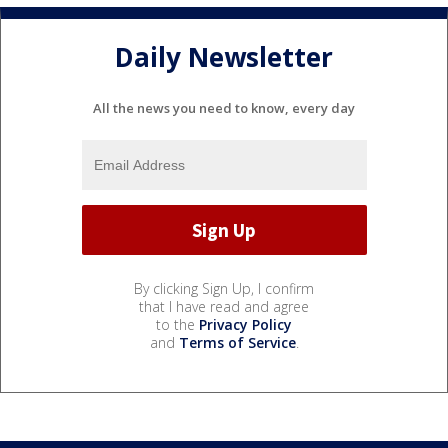
Daily Newsletter
All the news you need to know, every day
By clicking Sign Up, I confirm
that I have read and agree
to the
Privacy Policy
and
Terms of Service
.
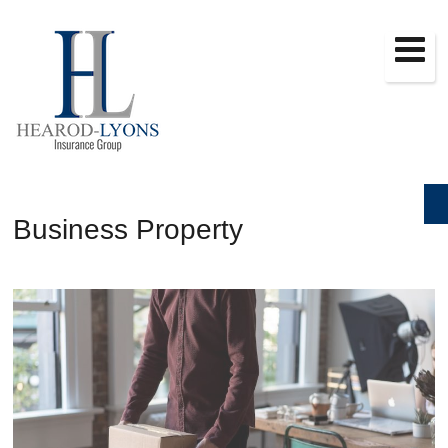
Business Property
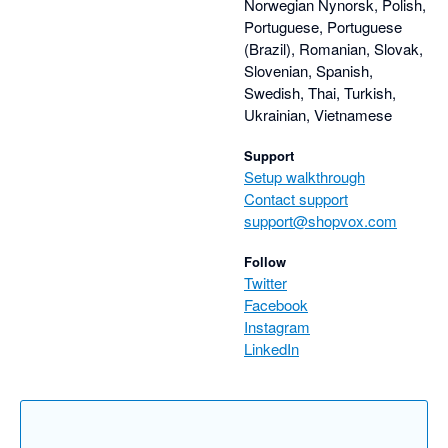
Norwegian Nynorsk, Polish,
Portuguese, Portuguese
(Brazil), Romanian, Slovak,
Slovenian, Spanish,
Swedish, Thai, Turkish,
Ukrainian, Vietnamese
Support
Setup walkthrough
Contact support
support@shopvox.com
Follow
Twitter
Facebook
Instagram
LinkedIn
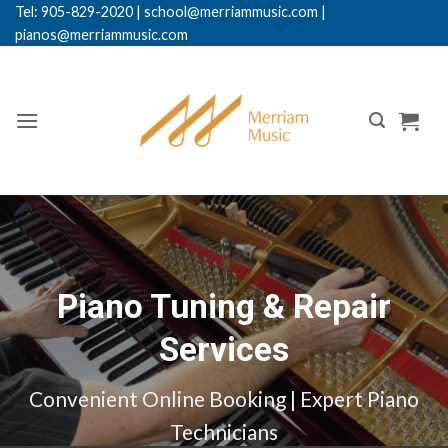
Skip
Tel: 905-829-2020
|
school@merriammusic.
com
|
pianos@merriammusic.com
to
content
Piano Tuning & Repair
Services
Convenient Online Booking | Expert Piano
Technicians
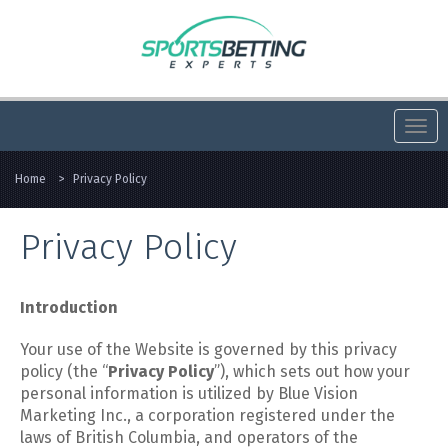
Togg
navi
Home
>
Privacy Policy
Privacy Policy
Introduction
Your use of the Website is governed by this privacy
policy (the “
Privacy Policy
”), which sets out how your
personal information is utilized by Blue Vision
Marketing Inc., a corporation registered under the
laws of British Columbia, and operators of the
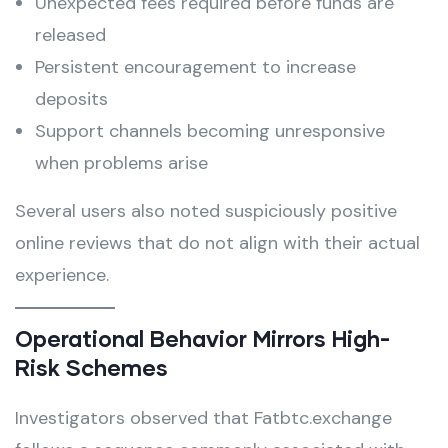
Unexpected fees required before funds are
released
Persistent encouragement to increase
deposits
Support channels becoming unresponsive
when problems arise
Several users also noted suspiciously positive
online reviews that do not align with their actual
experience.
Operational Behavior Mirrors High-
Risk Schemes
Investigators observed that Fatbtc.exchange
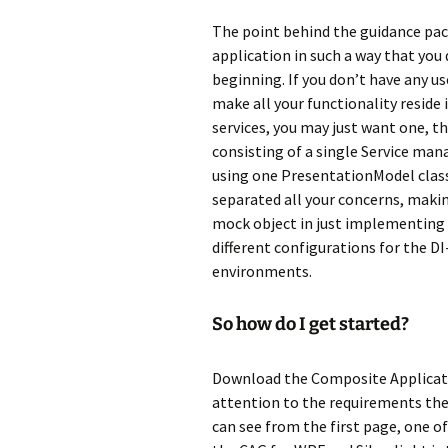
The point behind the guidance pack
application in such a way that you
beginning. If you don’t have any u
make all your functionality reside 
services, you may just want one, th
consisting of a single Service man
using one PresentationModel class t
separated all your concerns, makin
mock object in just implementing t
different configurations for the D
environments.
So how do I get started?
Download the Composite Applicati
attention to the requirements the
can see from the first page, one of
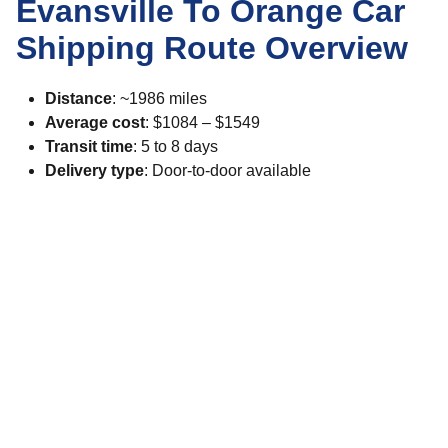
Evansville To Orange Car
Shipping Route Overview
Distance
: ~1986 miles
Average cost
: $1084 – $1549
Transit time
: 5 to 8 days
Delivery type
: Door-to-door available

______________________________

**Task to complete**
Every record must be copied exactly, with the pictures left out.

**Solution to this task**
Daily Newsletter
All the news you need to know, every day
By clicking Sign Up, I confirm
that I have read and agree
to the
Privacy Policy
and
Terms of Service
.
Business Property
Norwegian Nynorsk, Polish,
Portuguese, Portuguese
(Brazil), Romanian, Slovak,
Slovenian, Spanish,
Swedish, Thai, Turkish,
Ukrainian, Vietnamese
Support
Setup walkthrough
Contact support
support@shopvox.com
Follow
Twitter
Facebook
Instagram
LinkedIn
Skip
Tel: 905-829-2020
|
school@merriammusic.
com
|
pianos@merriammusic.com
to
content
Piano Tuning & Repair
Services
Convenient Online Booking | Expert Piano
Technicians
Togg
navi
Home
>
Privacy Policy
Privacy Policy
Introduction
Your use of the Website is governed by this privacy
policy (the “
Privacy Policy
”), which sets out how your
personal information is utilized by Blue Vision
Marketing Inc., a corporation registered under the
laws of British Columbia, and operators of the
Unexpected fees required before funds are
released
Persistent encouragement to increase
deposits
Support channels becoming unresponsive
when problems arise
Several users also noted suspiciously positive
online reviews that do not align with their actual
experience.
Operational Behavior Mirrors High-
Risk Schemes
Investigators observed that Fatbtc.exchange
The point behind the guidance pack
application in such a way that you
beginning. If you don’t have any u
make all your functionality reside 
services, you may just want one, th
consisting of a single Service man
using one PresentationModel class t
separated all your concerns, makin
mock object in just implementing t
different configurations for the D
environments.
So how do I get started?
Download the Composite Applicati
attention to the requirements the
can see from the first page, one of
Evansville To Orange Car
Shipping Route Overview
Distance
: ~1986 miles
Average cost
: $1084 – $1549
Transit time
: 5 to 8 days
Delivery type
: Door-to-door available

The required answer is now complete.